Thursday, 24 May 2012
Intelligence
I saw a Jay today. The bird in question had a large chunk of stale bread in its beak, far too large to swallow. I watched it fly into a nearby tree in order to scrape the chunk of bread against a branch, breaking it into much smaller pieces as it did so.
As a simple creature prone to biting off more than he can chew, I was struck by the wonderful sophistication of this act. This was, to my mind, a remarkable display of intelligence. By total contrast, I have also seen a seagull attempt to swallow a Cornish pasty whole. Which is, even for a bird, pretty stupid.
I'm very interested in the way that we think about intelligence. And in particular the idea that intelligence is at least as much about identifying one's own limitations as it is about overcoming them. The experience of finitude and limitation as the condition that gives birth to innovation and imagination.
We have to know that something is a problem before we can possibly attempt to solve it. The jay, whether by experience or deduction, knew that it couldn't swallow the bread whole.
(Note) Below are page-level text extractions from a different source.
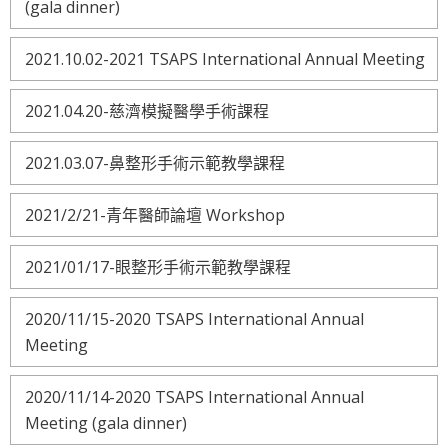
(gala dinner)
2021.10.02-2021 TSAPS International Annual Meeting
2021.04.20-慈濟模擬醫學手術課程
2021.03.07-鼻整形手術示範教學課程
2021/2/21-青年醫師論壇 Workshop
2021/01/17-眼整形手術示範教學課程
2020/11/15-2020 TSAPS International Annual
Meeting
2020/11/14-2020 TSAPS International Annual
Meeting (gala dinner)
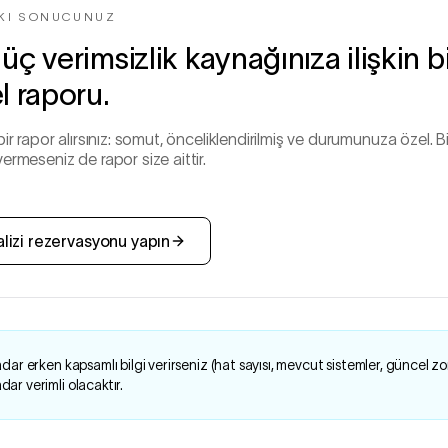
KI SONUCUNUZ
ç verimsizlik kaynağınıza ilişkin b
l raporu.
bir rapor alırsınız: somut, önceliklendirilmiş ve durumunuza özel. 
ermeseniz de rapor size aittir.
alizi rezervasyonu yapın
dar erken kapsamlı bilgi verirseniz (hat sayısı, mevcut sistemler, güncel zorl
ar verimli olacaktır.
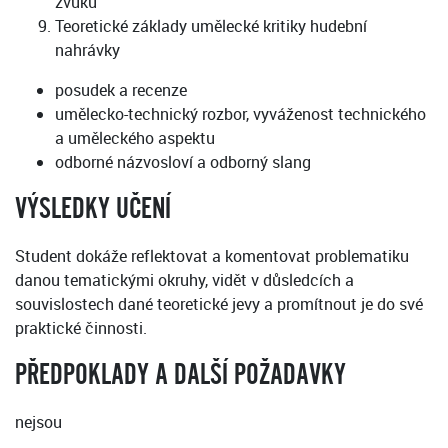
zvuku
Teoretické základy umělecké kritiky hudební
nahrávky
posudek a recenze
umělecko-technický rozbor, vyváženost technického
a uměleckého aspektu
odborné názvosloví a odborný slang
VÝSLEDKY UČENÍ
Student dokáže reflektovat a komentovat problematiku
danou tematickými okruhy, vidět v důsledcích a
souvislostech dané teoretické jevy a promítnout je do své
praktické činnosti.
PŘEDPOKLADY A DALŠÍ POŽADAVKY
nejsou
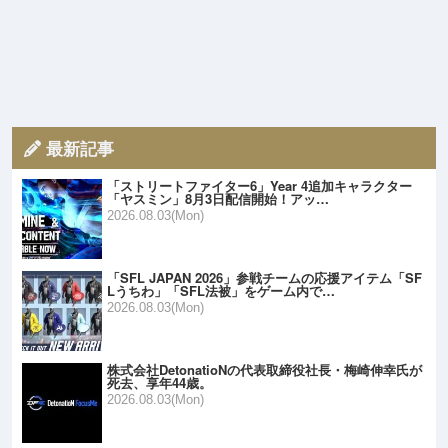
最新記事
「ストリートファイター6」Year 4追加キャラクター
「ヤスミン」8月3日配信開始！アッ…
2026.08.03(Mon)
「SFL JAPAN 2026」参戦チームの応援アイテム「SF
Lうちわ」「SFL法被」をゲーム内で…
2026.08.03(Mon)
株式会社DetonatioNの代表取締役社長・梅崎伸幸氏が
死去、享年44歳。
2026.08.03(Mon)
It's first experience was of its own physical limitations in relation to what it wanted to achieve, after which the problem was clear and the solution identifiable.
I suspect that a lot of what we might want to call "instrumental intelligence" functions in the same way. This first instance is an experience of finitude. The exercise of intelligence is the attempt to overcome this finitude.
I think that the experience of finitude or limitation is in some way fundamental to much of what we might want to call intelligence, instrumental or otherwise. To realise that we need to work together on something, I perhaps need first to realise that I cannot do it alone. To write poetry, we perhaps first need to live inside the boundaries of language and experience its limitations. To know what constitutes justice, we must perhaps first experience or witness injustice.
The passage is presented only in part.